___ Data supplied ___

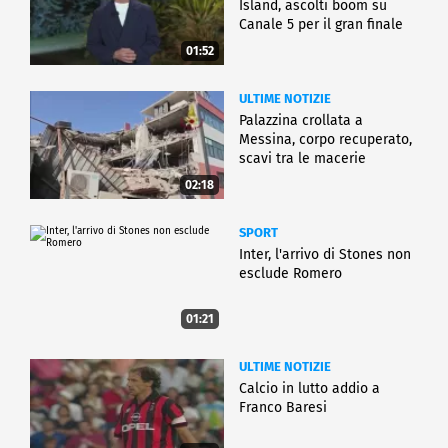
Island, ascolti boom su
Canale 5 per il gran finale
01:52
ULTIME NOTIZIE
Palazzina crollata a
Messina, corpo recuperato,
scavi tra le macerie
02:18
SPORT
Inter, l'arrivo di Stones non
esclude Romero
01:21
ULTIME NOTIZIE
Calcio in lutto addio a
Franco Baresi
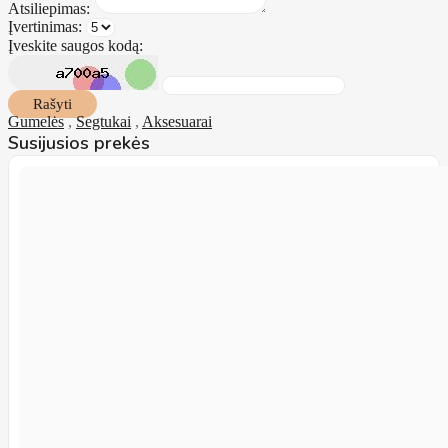
Atsiliepimas:
Įvertinimas:
Įveskite saugos kodą:
Rašyti
Gumelės
,
Segtukai
,
Aksesuarai
Susijusios prekės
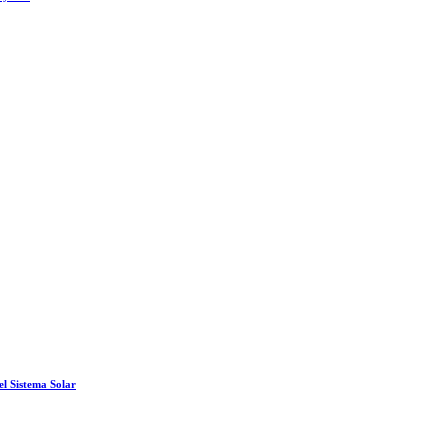
el Sistema Solar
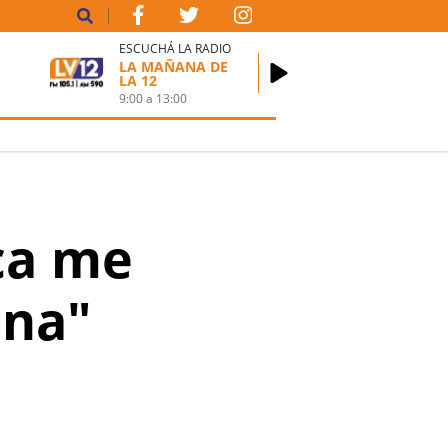
ESCUCHÁ LA RADIO
LA MAÑANA DE
LA 12
9:00
a
13:00
ca me
ina"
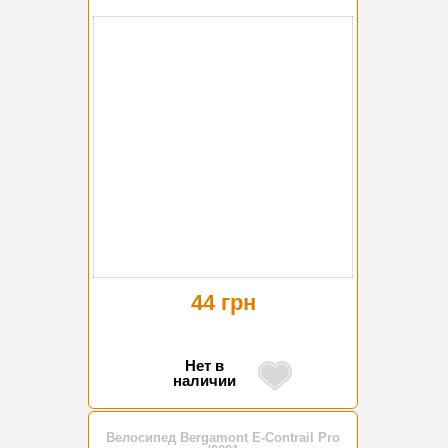
44 грн
Нет в
наличии
Велосипед Bergamont E-Contrail Pro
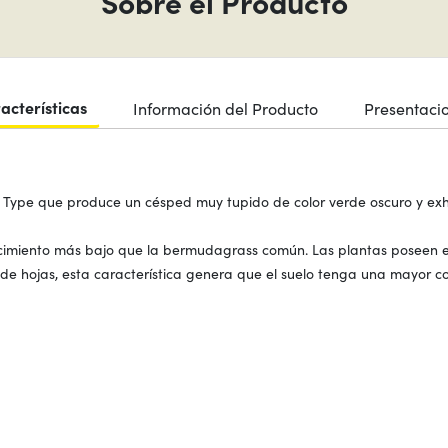
Sobre el Producto
acterísticas
Información del Producto
Presentaci
 Type que produce un césped muy tupido de color verde oscuro y ex
cimiento más bajo que la bermudagrass común. Las plantas poseen e
 hojas, esta característica genera que el suelo tenga una mayor co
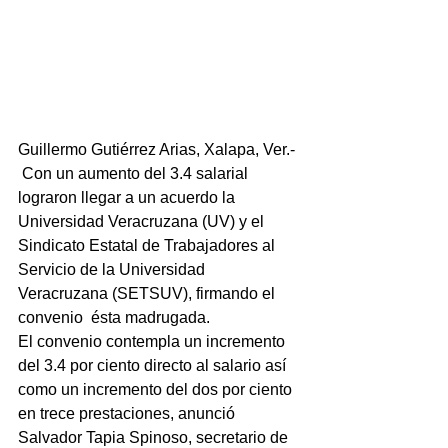
Guillermo Gutiérrez Arias, Xalapa, Ver.- 
 Con un aumento del 3.4 salarial 
lograron llegar a un acuerdo la  
Universidad Veracruzana (UV) y el 
Sindicato Estatal de Trabajadores al 
Servicio de la Universidad 
Veracruzana (SETSUV), firmando el 
convenio  ésta madrugada.
​El convenio contempla un incremento 
del 3.4 por ciento directo al salario así 
como un incremento del dos por ciento 
en trece prestaciones, anunció 
Salvador Tapia Spinoso, secretario de 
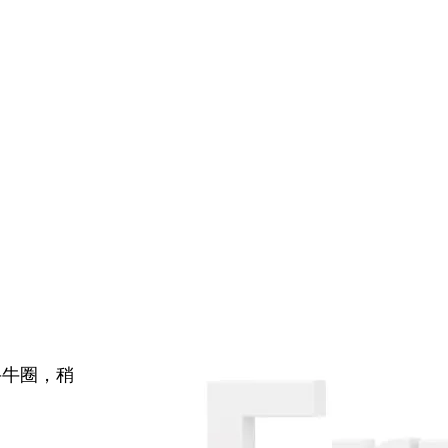
牛牛圈，稍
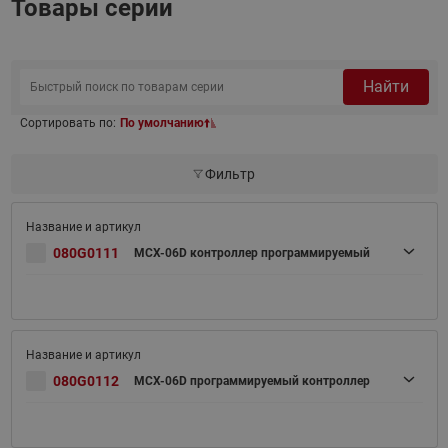
Товары серии
Найти
Сортировать по:
По умолчанию
Фильтр
080G0111
MCX-06D контроллер программируемый
080G0112
MCX-06D программируемый контроллер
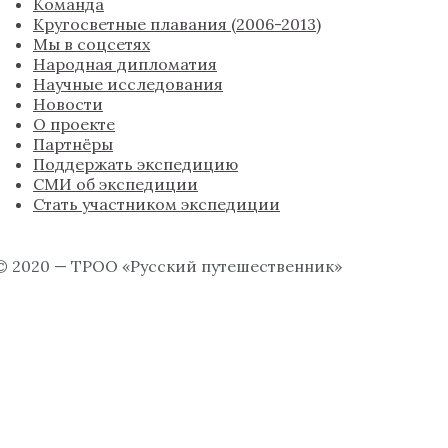
Команда
Кругосветные плавания (2006-2013)
Мы в соцсетях
Народная дипломатия
Научные исследования
Новости
О проекте
Партнёры
Поддержать экспедицию
СМИ об экспедиции
Стать участником экспедиции
© 2020 — ТРОО «Русский путешественник»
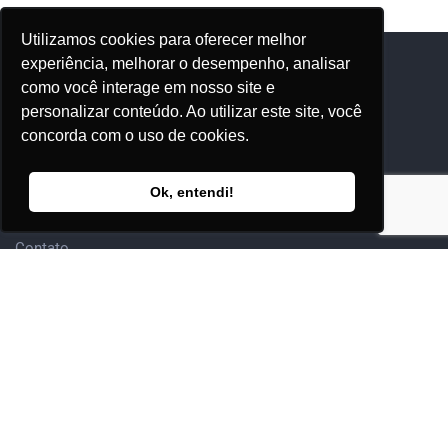
Utilizamos cookies para oferecer melhor
experiência, melhorar o desempenho, analisar
como você interage em nosso site e
Adhonep
personalizar conteúdo. Ao utilizar este site, você
concorda com o uso de cookies.
Quem Somos
Nossos Eventos
Ok, entendi!
Editora Adhonep
Contato
Sócio
Adesão & Renovação
Clube
Eventos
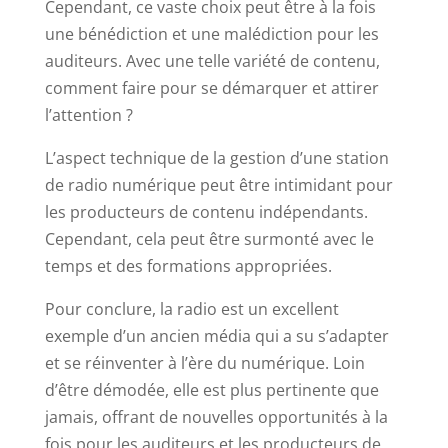
Cependant, ce vaste choix peut être à la fois
une bénédiction et une malédiction pour les
auditeurs. Avec une telle variété de contenu,
comment faire pour se démarquer et attirer
l’attention ?
L’aspect technique de la gestion d’une station
de radio numérique peut être intimidant pour
les producteurs de contenu indépendants.
Cependant, cela peut être surmonté avec le
temps et des formations appropriées.
Pour conclure, la radio est un excellent
exemple d’un ancien média qui a su s’adapter
et se réinventer à l’ère du numérique. Loin
d’être démodée, elle est plus pertinente que
jamais, offrant de nouvelles opportunités à la
fois pour les auditeurs et les producteurs de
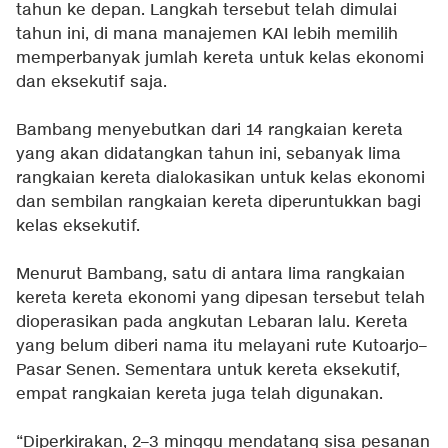
tahun ke depan. Langkah tersebut telah dimulai
tahun ini, di mana manajemen KAI lebih memilih
memperbanyak jumlah kereta untuk kelas ekonomi
dan eksekutif saja.
Bambang menyebutkan dari 14 rangkaian kereta
yang akan didatangkan tahun ini, sebanyak lima
rangkaian kereta dialokasikan untuk kelas ekonomi
dan sembilan rangkaian kereta diperuntukkan bagi
kelas eksekutif.
Menurut Bambang, satu di antara lima rangkaian
kereta kereta ekonomi yang dipesan tersebut telah
dioperasikan pada angkutan Lebaran lalu. Kereta
yang belum diberi nama itu melayani rute Kutoarjo–
Pasar Senen. Sementara untuk kereta eksekutif,
empat rangkaian kereta juga telah digunakan.
“Diperkirakan, 2–3 minggu mendatang sisa pesanan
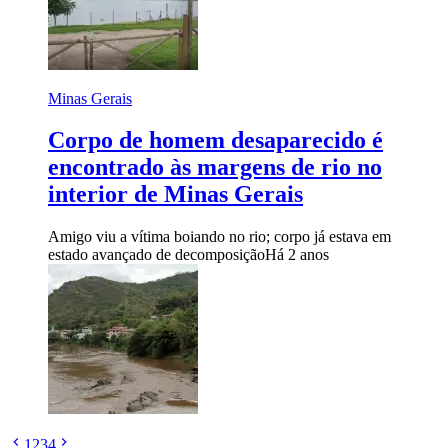
Minas Gerais
Corpo de homem desaparecido é
encontrado às margens de rio no
interior de Minas Gerais
Amigo viu a vítima boiando no rio; corpo já estava em
estado avançado de decomposição
Há 2 anos
1
2
3
4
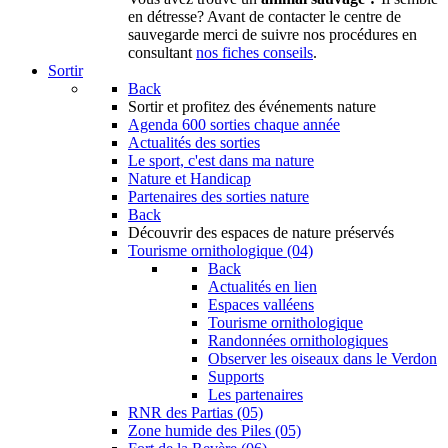
en détresse? Avant de contacter le centre de
sauvegarde merci de suivre nos procédures en
consultant
nos fiches conseils
.
Sortir
Back
Sortir
et profitez des événements nature
Agenda
600 sorties chaque année
Actualités des sorties
Le sport, c'est dans ma nature
Nature et Handicap
Partenaires des sorties nature
Back
Découvrir
des espaces de nature préservés
Tourisme ornithologique (04)
Back
Actualités en lien
Espaces valléens
Tourisme ornithologique
Randonnées ornithologiques
Observer les oiseaux dans le Verdon
Supports
Les partenaires
RNR des Partias (05)
Zone humide des Piles (05)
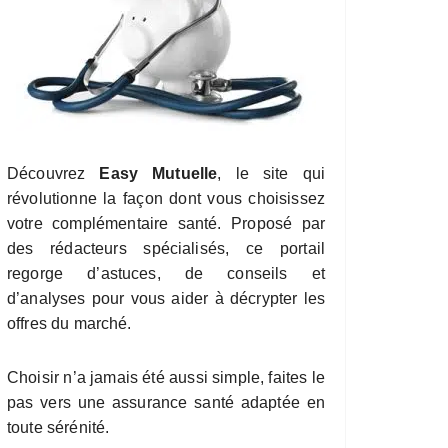
Découvrez
Easy Mutuelle
, le site qui
révolutionne la façon dont vous choisissez
votre complémentaire santé. Proposé par
des rédacteurs spécialisés, ce portail
regorge d’astuces, de conseils et
d’analyses pour vous aider à décrypter les
offres du marché.
Choisir n’a jamais été aussi simple, faites le
pas vers une assurance santé adaptée en
toute sérénité.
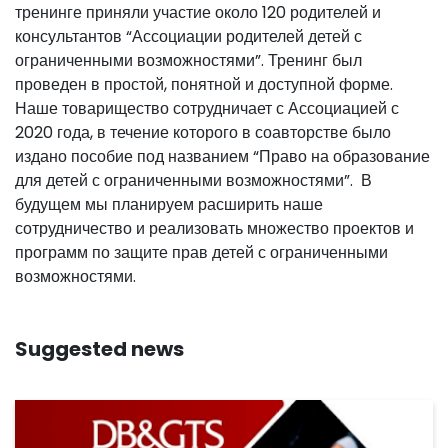
тренинге приняли участие около 120 родителей и
консультантов “Ассоциации родителей детей с
ограниченными возможностями”. Тренинг был
проведен в простой, понятной и доступной форме.
Наше товарищество сотрудничает с Ассоциацией с
2020 года, в течение которого в соавторстве было
издано пособие под названием “Право на образование
для детей с ограниченными возможностями”. В
будущем мы планируем расширить наше
сотрудничество и реализовать множество проектов и
программ по защите прав детей с ограниченными
возможностями.
Suggested news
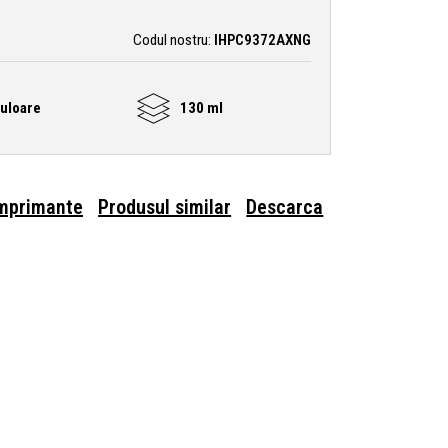
Codul nostru:
IHPC9372AXNG
uloare
130 ml
imprimante
Produsul similar
Descarca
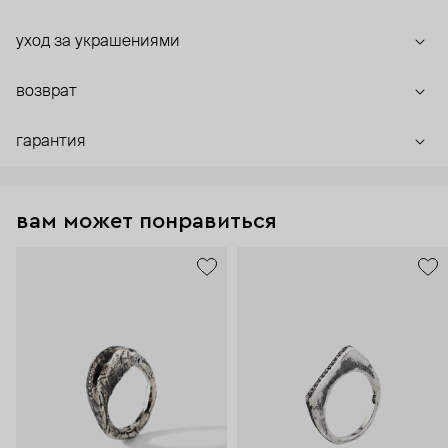
уход за украшениями
возврат
гарантия
вам может понравиться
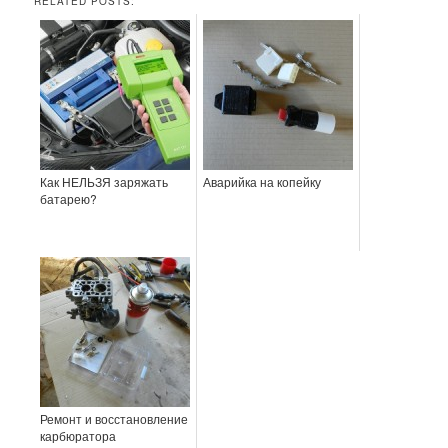
RELATED POSTS:
Как НЕЛЬЗЯ заряжать
Аварийка на копейку
батарею?
Ремонт и восстановление
карбюратора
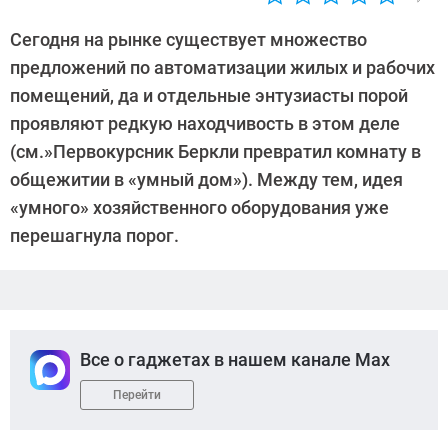
Автор:
CHIP
Сегодня на рынке существует множество
предложений по автоматизации жилых и рабочих
помещений, да и отдельные энтузиасты порой
проявляют редкую находчивость в этом деле
(см.»Первокурсник Беркли превратил комнату в
общежитии в «умный дом»). Между тем, идея
«умного» хозяйственного оборудования уже
перешагнула порог.
Все о гаджетах в нашем канале Max
Перейти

___

▶ **Try it**
Show every line above in which the word "site" is found.

▶ **Task answer**
como você interage em nosso site e
personalizar conteúdo. Ao utilizar este site, você
, le site qui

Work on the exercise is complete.